On May 10, 2012, Institutional Shareholder Services ("ISS") published a proxy analysis and vote recommendation for the Company's Annual Meeting. The proposal to approve the Plan received an unfavorable recommendation from ISS because the Plan, as originally proposed, provided that a "change in control" of the Company (which generally results in an acceleration of vesting of awards granted under the Plan) was triggered upon shareholder approval of a sale of the Company or other change-in-control transaction, rather than the consummation of the transaction.  After consideration of the recommendation by ISS and the provisions of the Plan, the Board of Directors of the Company has amended the Plan to provide that a "change in control" for purposes of the Plan is triggered upon consummation of a sale of the Company or other change-in-control transaction, and not just the shareholder approval of such transaction.

The foregoing is a summary description of certain terms of the Plan, as amended, and is qualified in its entirety by reference to the full text of the Plan, as amended, a copy of which is attached as Exhibit 10.1 to the Current Report on Form 8-K filed by the Company on May 15, 2012, with the Securities and Exchange Commission ("SEC").  Shareholders may obtain, free of charge, a copy of such Current Report on Form 8-K and the Plan, as amended, at the SEC's website (www.sec.gov) or at the Company's website (www.SpartanMotors.com).

Any vote "FOR" or "AGAINST" the Plan using the proxy materials previously furnished by the Company (or a beneficial owner's broker, bank, or other nominee) will continue to be counted as a vote "FOR" or "AGAINST" the Plan, as amended by the amendment described above. If any shareholder has already returned his or her properly executed proxy card or voted via the internet or by telephone and would like to change his or her vote on any matter, such shareholder may revoke his or her proxy before it is voted at the Annual Meeting by submitting a later dated proxy card, by casting a subsequent vote via the Internet, by attending the Annual Meeting and voting in person, or as otherwise described in the Proxy Statement. If your stock is held in street name, you must follow the instructions of the broker, bank, or nominee as to how to change your vote. If you would like to obtain proxy materials or have any questions, you should contact the Company at (517) 543-6400 or John.Bober@SpartanMotors.com.

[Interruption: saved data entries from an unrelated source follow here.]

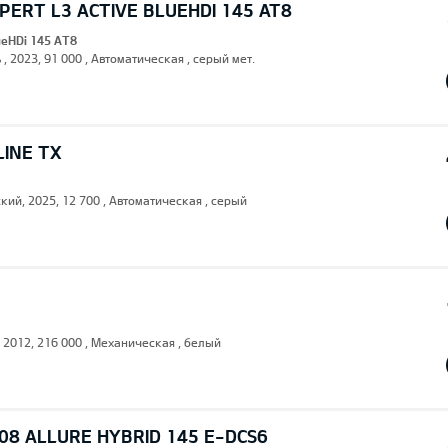
ERT L3 ACTIVE BLUEHDI 145 AT8
lueHDi 145 AT8
 , 2023, 91 000 , Автоматическая , серый мет.
LINE TX
кий, 2025, 12 700 , Автоматическая , серый
, 2012, 216 000 , Механическая , белый
08 ALLURE HYBRID 145 E-DCS6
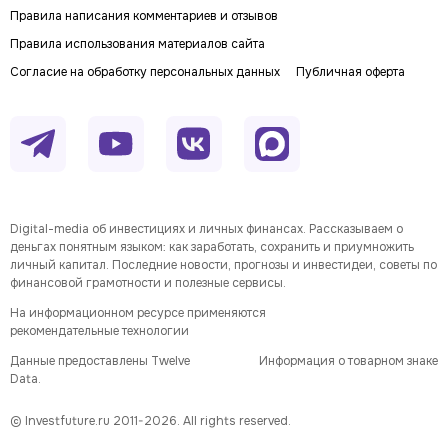
Правила написания комментариев и отзывов
Правила использования материалов сайта
Согласие на обработку персональных данных
Публичная оферта
Digital-media об инвестициях и личных финансах. Рассказываем о
деньгах понятным языком: как заработать, сохранить и приумножить
личный капитал. Последние новости, прогнозы и инвестидеи, советы по
финансовой грамотности и полезные сервисы.
На информационном ресурсе применяются
рекомендательные технологии
Данные предоставлены Twelve
Информация о товарном знаке
Data.
© Investfuture.ru 2011-
2026
. All rights reserved.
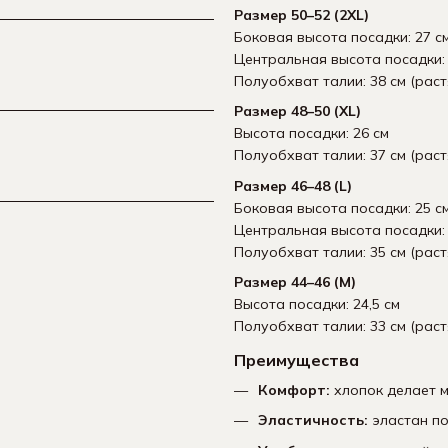
Размер 50–52 (2XL)
Боковая высота посадки: 27 с
Центральная высота посадки: 
Полуобхват талии: 38 см (раст
Размер 48–50 (XL)
Высота посадки: 26 см
Полуобхват талии: 37 см (раст
Размер 46–48 (L)
Боковая высота посадки: 25 с
Центральная высота посадки: 
Полуобхват талии: 35 см (раст
Размер 44–46 (M)
Высота посадки: 24,5 см
Полуобхват талии: 33 см (раст
Преимущества
Комфорт:
хлопок делает м
Эластичность:
эластан по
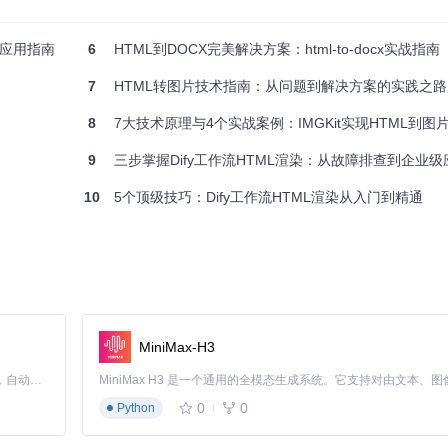
位应用指南
6
HTML到DOCX完美解决方案：html-to-docx实战指南
7
HTML转图片技术指南：从问题到解决方案的实践之路
8
7大技术原理与4个实战案例：IMGKit实现HTML到图
000'
])

ython_org.png'
9
三步掌握Dify工作流HTML渲染：从故障排查到企业级
10
5个顶级技巧：Dify工作流HTML渲染从入门到精通
到PDF报告中，但直接截图存在分辨率不足问题。
控制输出尺寸和样式。
MiniMax-H3
ge will be red</p>"
Claude Code 的开源替代方案。连接任意大模型，编辑代码，运行命令，自动验证 — 全自动执行。用 Rust 构建，极致性能。 ｜ An open-source alternative to Claude Code. Connect any LLM, edit code, run commands, and verify changes — autonomously. Built in Rust for speed. Get Started
0
0
Python
, size=(
1920
, 
1080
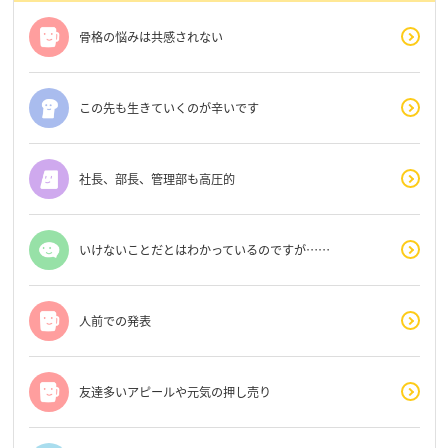
骨格の悩みは共感されない
この先も生きていくのが辛いです
社長、部長、管理部も高圧的
いけないことだとはわかっているのですが……
人前での発表
友達多いアピールや元気の押し売り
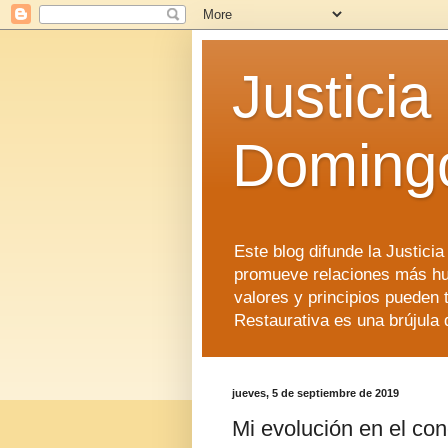
Justicia
Doming
Este blog difunde la Justici
promueve relaciones más hu
valores y principios pueden 
Restaurativa es una brújula 
jueves, 5 de septiembre de 2019
Mi evolución en el con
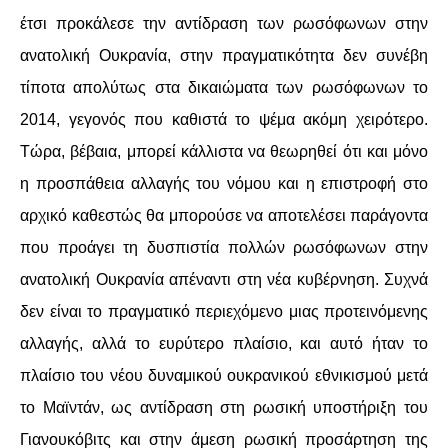
έτσι προκάλεσε την αντίδραση των ρωσόφωνων στην
ανατολική Ουκρανία, στην πραγματικότητα δεν συνέβη
τίποτα απολύτως στα δικαιώματα των ρωσόφωνων το
2014, γεγονός που καθιστά το ψέμα ακόμη χειρότερο.
Τώρα, βέβαια, μπορεί κάλλιστα να θεωρηθεί ότι και μόνο
η προσπάθεια αλλαγής του νόμου και η επιστροφή στο
αρχικό καθεστώς θα μπορούσε να αποτελέσει παράγοντα
που προάγει τη δυσπιστία πολλών ρωσόφωνων στην
ανατολική Ουκρανία απέναντι στη νέα κυβέρνηση. Συχνά
δεν είναι το πραγματικό περιεχόμενο μιας προτεινόμενης
αλλαγής, αλλά το ευρύτερο πλαίσιο, και αυτό ήταν το
πλαίσιο του νέου δυναμικού ουκρανικού εθνικισμού μετά
το Μαϊντάν, ως αντίδραση στη ρωσική υποστήριξη του
Γιανουκόβιτς και στην άμεση ρωσική προσάρτηση της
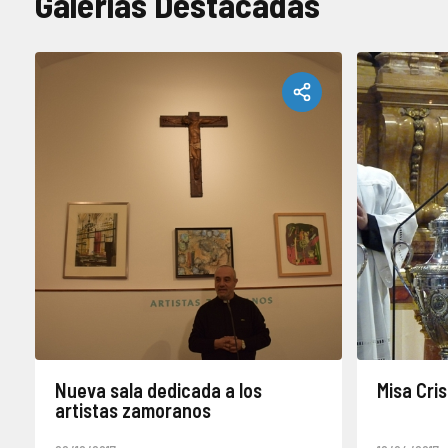
Galerías Destacadas
Nueva sala dedicada a los
Misa Cri
artistas zamoranos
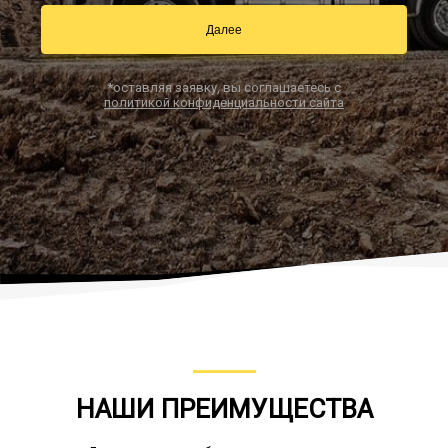
Далее
Заказать звонок
*оставляя заявку, вы соглашаетесь с
политикой конфиденциальности сайта
НАШИ ПРЕИМУЩЕСТВА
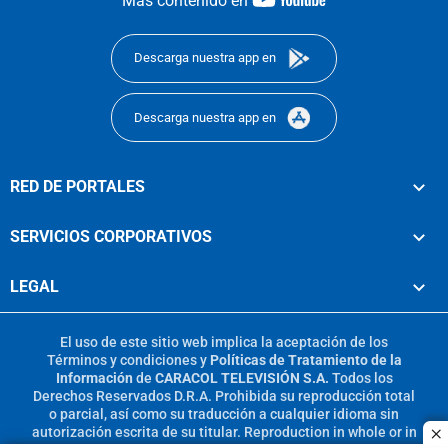
Más contenido en
footer
Descarga nuestra app en
Descarga nuestra app en
RED DE PORTALES
SERVICIOS CORPORATIVOS
LEGAL
El uso de este sitio web implica la aceptación de los
Términos y condiciones
y
Políticas de Tratamiento de la
Información
de
CARACOL TELEVISIÓN S.A.
Todos los
Derechos Reservados D.R.A. Prohibida su reproducción total
o parcial, así como su traducción a cualquier idioma sin
autorización escrita de su titular. Reproduction in whole or in
c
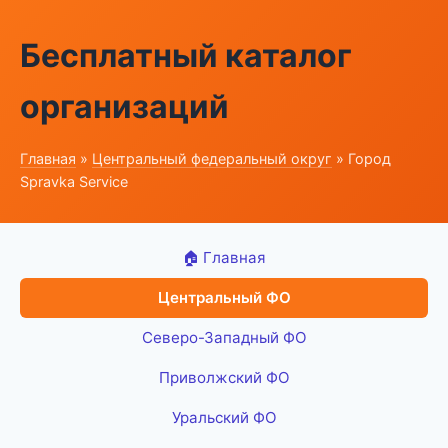
Бесплатный каталог
организаций
Главная
»
Центральный федеральный округ
» Город
Spravka Service
🏠 Главная
Центральный ФО
Северо-Западный ФО
Приволжский ФО
Уральский ФО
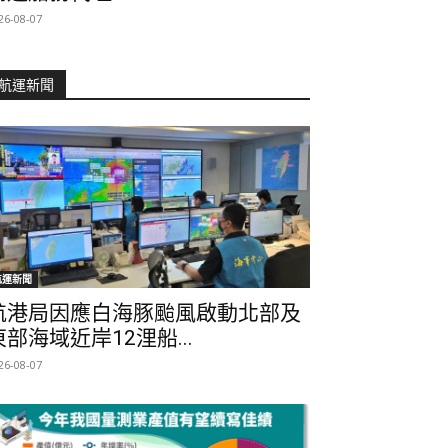
26-08-07
航運新聞
航運新聞
航港局因應白海豚颱風啟動北部及
東部海域近岸12浬船...
26-08-07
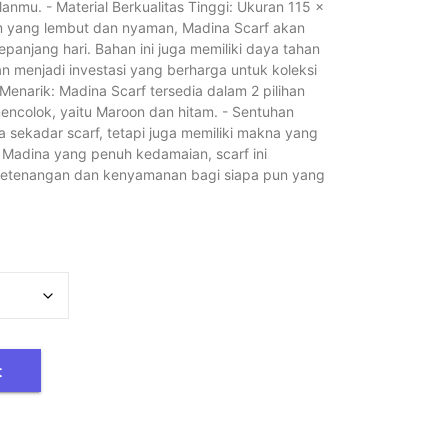
mu. - Material Berkualitas Tinggi: Ukuran 115 x
m yang lembut dan nyaman, Madina Scarf akan
panjang hari. Bahan ini juga memiliki daya tahan
an menjadi investasi yang berharga untuk koleksi
Menarik: Madina Scarf tersedia dalam 2 pilihan
encolok, yaitu Maroon dan hitam. - Sentuhan
 sekadar scarf, tetapi juga memiliki makna yang
a Madina yang penuh kedamaian, scarf ini
ketenangan dan kenyamanan bagi siapa pun yang
t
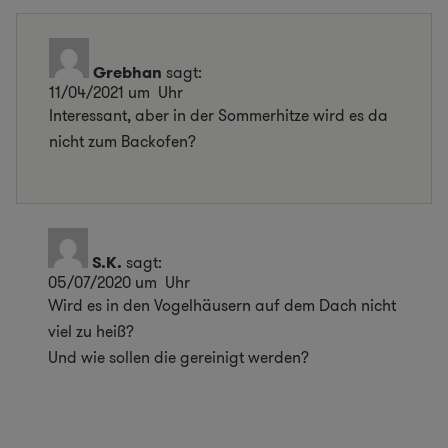
Grebhan
sagt:
11/04/2021 um Uhr
Interessant, aber in der Sommerhitze wird es da
nicht zum Backofen?
S.K.
sagt:
05/07/2020 um Uhr
Wird es in den Vogelhäusern auf dem Dach nicht
viel zu heiß?
Und wie sollen die gereinigt werden?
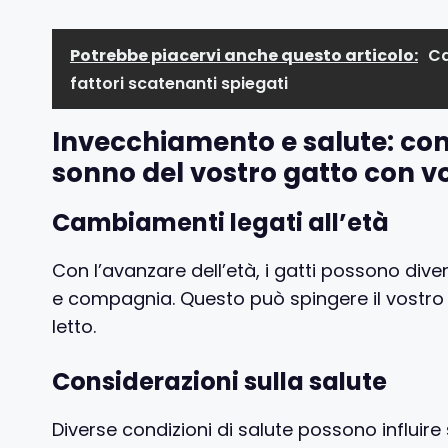
Potrebbe piacervi anche questo articolo:
Ca
fattori scatenanti spiegati
Invecchiamento e salute: come
sonno del vostro gatto con vo
Cambiamenti legati all’età
Con l’avanzare dell’età, i gatti possono div
e compagnia. Questo può spingere il vostro
letto.
Considerazioni sulla salute
Diverse condizioni di salute possono influi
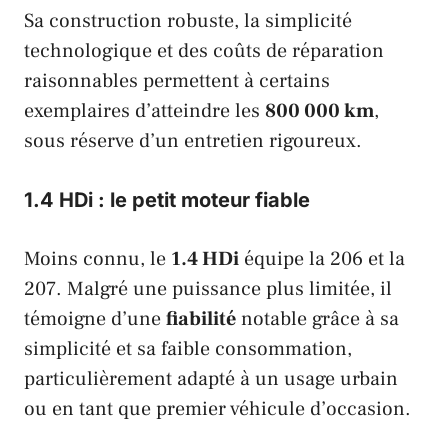
Sa construction robuste, la simplicité
technologique et des coûts de réparation
raisonnables permettent à certains
exemplaires d’atteindre les
800 000 km
,
sous réserve d’un entretien rigoureux.
1.4 HDi : le petit moteur fiable
Moins connu, le
1.4 HDi
équipe la 206 et la
207. Malgré une puissance plus limitée, il
témoigne d’une
fiabilité
notable grâce à sa
simplicité et sa faible consommation,
particulièrement adapté à un usage urbain
ou en tant que premier véhicule d’occasion.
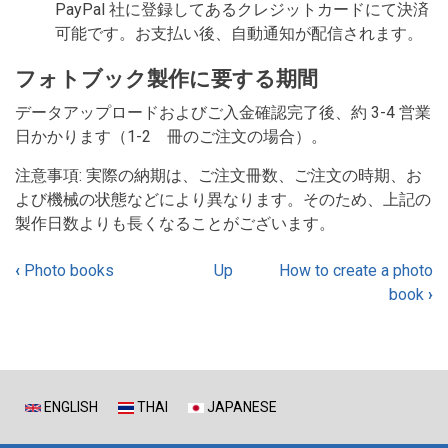
PayPal 社に登録してあるクレジットカードにて決済
可能です。お支払い後、自動通知が配信されます。
フォトブック製作に要する期間
データアップロードおよびご入金確認完了後、約 3-4 営業
日かかります（1-2 冊のご注文の場合）。
注意事項: 実際の納期は、ご注文冊数、ご注文の時期、お
よび機械の状態などにより異なります。そのため、上記の
製作日数よりも長くなることがございます。
‹
Photo books
Up
How to create a photo
Book
book
›
traversal
links
for
ENGLISH
THAI
JAPANESE
Photo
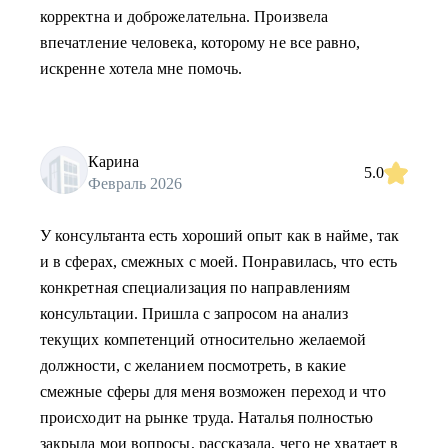
корректна и доброжелательна. Произвела
впечатление человека, которому не все равно,
искренне хотела мне помочь.
Карина
5.0
Февраль 2026
У консультанта есть хороший опыт как в найме, так
и в сферах, смежных с моей. Понравилась, что есть
конкретная специализация по направлениям
консультации. Пришла с запросом на анализ
текущих компетенций относительно желаемой
должности, с желанием посмотреть, в какие
смежные сферы для меня возможен переход и что
происходит на рынке труда. Наталья полностью
закрыла мои вопросы, рассказала, чего не хватает в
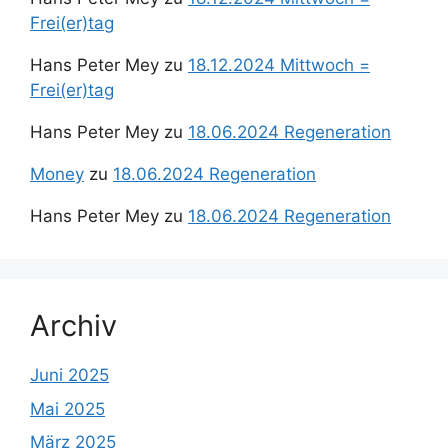
Frei(er)tag
Hans Peter Mey
zu
18.12.2024 Mittwoch =
Frei(er)tag
Hans Peter Mey
zu
18.06.2024 Regeneration
Money
zu
18.06.2024 Regeneration
Hans Peter Mey
zu
18.06.2024 Regeneration
Archiv
Juni 2025
Mai 2025
März 2025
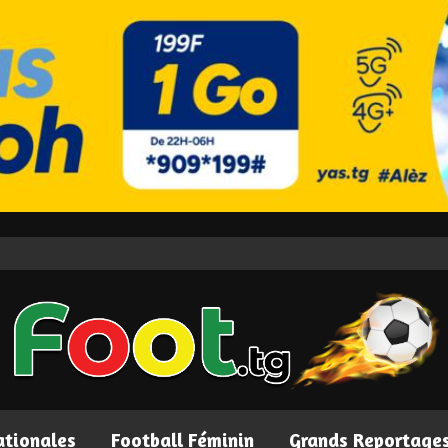
ationales
Football Féminin
Grands Reportage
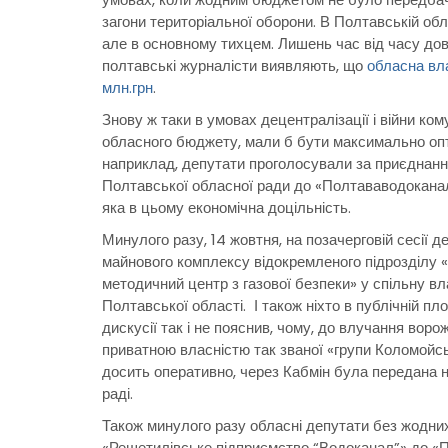
загони територіальної оборони. В Полтавській обл
але в основному тихцем. Лишень час від часу дов
полтавські журналісти виявляють, що
обласна вл
млн.грн
.
Знову ж таки в умовах децентралізації і війни ком
обласного бюджету, мали б бути максимально опти
наприклад, депутати проголосували за приєднан
Полтавської обласної ради до «Полтававодоканал
яка в цьому економічна доцільність.
Минулого разу, 14 жовтня, на позачерговій сесії 
майнового комплексу відокремленого підрозділу
методичний центр з газової безпеки» у спільну вл
Полтавської області. І також ніхто в публічній пл
дискусії так і не пояснив, чому, до влучання вор
приватною власністю так званої «групи Коломойськ
досить оперативно, через Кабмін була передана н
раді.
Також минулого разу обласні депутати без жодни
«Решетилівське підприємство “Водоканал”» до «По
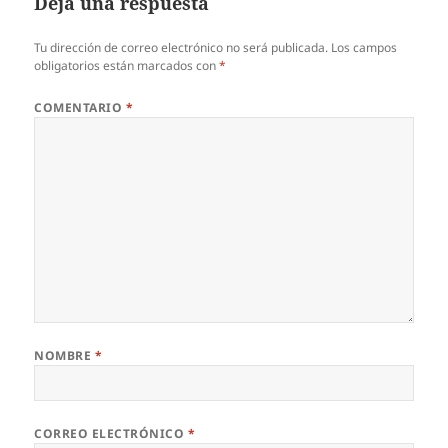
Deja una respuesta
Tu dirección de correo electrónico no será publicada.
Los campos
obligatorios están marcados con
*
COMENTARIO
*
NOMBRE
*
CORREO ELECTRÓNICO
*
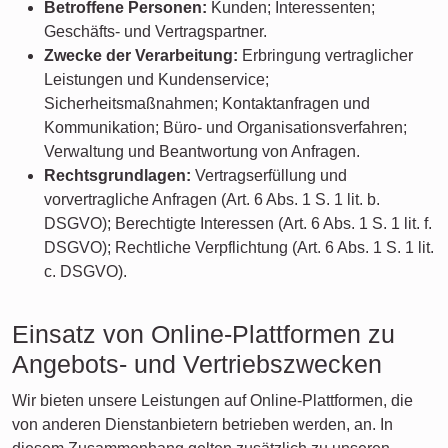
Betroffene Personen:
Kunden; Interessenten;
Geschäfts- und Vertragspartner.
Zwecke der Verarbeitung:
Erbringung vertraglicher
Leistungen und Kundenservice;
Sicherheitsmaßnahmen; Kontaktanfragen und
Kommunikation; Büro- und Organisationsverfahren;
Verwaltung und Beantwortung von Anfragen.
Rechtsgrundlagen:
Vertragserfüllung und
vorvertragliche Anfragen (Art. 6 Abs. 1 S. 1 lit. b.
DSGVO); Berechtigte Interessen (Art. 6 Abs. 1 S. 1 lit. f.
DSGVO); Rechtliche Verpflichtung (Art. 6 Abs. 1 S. 1 lit.
c. DSGVO).
Einsatz von Online-Plattformen zu
Angebots- und Vertriebszwecken
Wir bieten unsere Leistungen auf Online-Plattformen, die
von anderen Dienstanbietern betrieben werden, an. In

This Supplement to the Proxy Statement is being released on or about May 15, 2012, and should be read in conjunction with the Proxy Statement. The information contained in this Supplement to the Proxy Statement modifies or supersedes any inconsistent information contained in the Proxy Statement. The information provided above may be deemed "additional soliciting materials" within the meaning of the Securities Exchange Act of 1934, as amended.